Sidewalks and Skeletons
- Giovanni Lotti
- 21 mag
- Tempo di lettura: 3 min
Why do people pray?
Commonly, we are used to thinking that people pray to be in contact with a superior metaphysical entity which is external to us. Although we know that prayers go outward, answers come from within. How is that possible?i
It might be because when we pray, we're not actually communicating with an external entity, but we're getting in touch with our inner emptiness, that unknown abyss that scares us, where believers feel the enlightening presence of God.
Thus, to me, God is nothing else that the external projection of our emptiness, cause the unknown meaning of the existence, and the lack of higher purpose of our earthly life.
Because of this, religion is a common trait for all the civilizations that set foot on Earth, maybe in different forms, but all the paths lead to the same destination, which is the unconscious, that drive us through our behaviors and choices, but we don't even realise that, because we're not coscious of the unconscious (Ça va sans dire), we can only rationalising afterwards by giving meanings to our actions.
Therefore, people pray in order to be in contact with whose inwardness, and meet "God" which is merely our soul, made of love, the basic drive of life, as Saint Augustin would say.
So, what is a pray? Very simple, it's a ritual.
Every civilization has developed its own rituals, because their function has always been the same: they're a medium to the unknown within ourselves; the repetition of certain actions allows our conscious mind to "fall asleep" and let the unconscious come to light... and what a coincidence! Rituals are always set up around the unknown, like funerals, when people face the dark void. So it is before falling asleep, believers pray, and arguably it is also the first thing they do as they open their eyes in the morning, because rituals allow us to detach from the cognitive rational part of the mind and also get back to an awakened one.
While we sleep, our thoughts come from the unconscious, which is trying to tell us something we rationally don't know. I don't wonder why Sigmund Freud, who discovered the unconscious, also wrote a book about the interpretation of dreams.
Consciousness is the medium through which we face the world, and the material dimension, to which belong our ego and our body, while unconsciousness doesn't have bonds to the real world, because it doesn't work in a rational way. It's made of energy, vibrations; we're matter and energy at the same time.

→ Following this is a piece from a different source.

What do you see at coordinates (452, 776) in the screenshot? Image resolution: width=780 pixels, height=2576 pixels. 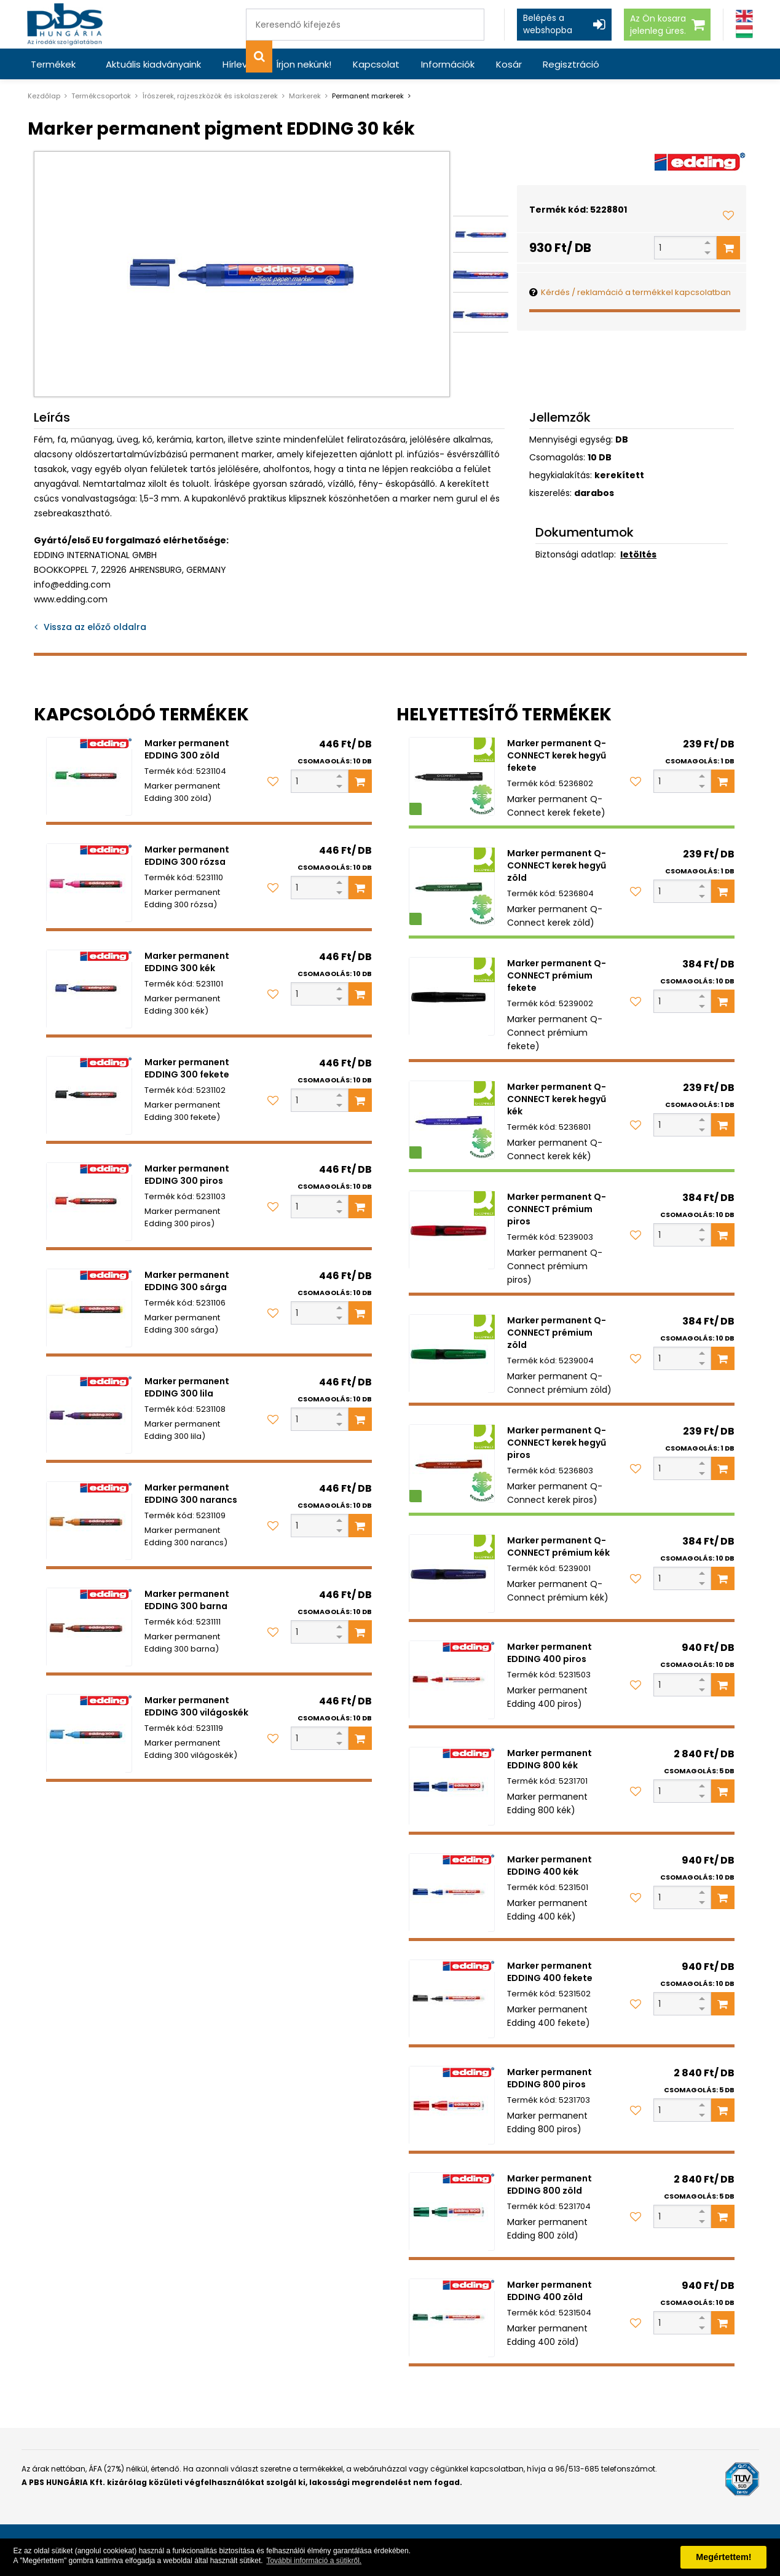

We just can't see both of them at the same time, like electrons, but when you open your third eye, you'll understand many things about yourself.
Arguably, Giacomo Leopardi was talking about that in his poetry "The Infinite," when he was looking beyond the hedge, and he was drowning in the infinite.
Sidewalks and Skeletons gave us a different path for enlightenment.
His music will bring you on a rapid descent into the void, and you'll feel the sound punch your soul, but at the bottom of the darkness, you will be captured by a white light, which is blinding at first (Plato was telling us two thousand years ago that the enlightenment out of the cave would have been like this), but then, you will be closer to God than ever before.
So, in conclusion, I really suggest listening to his album "White Light," and if you liked it, also his entire discography. He really deserves it, but...brace yourselves!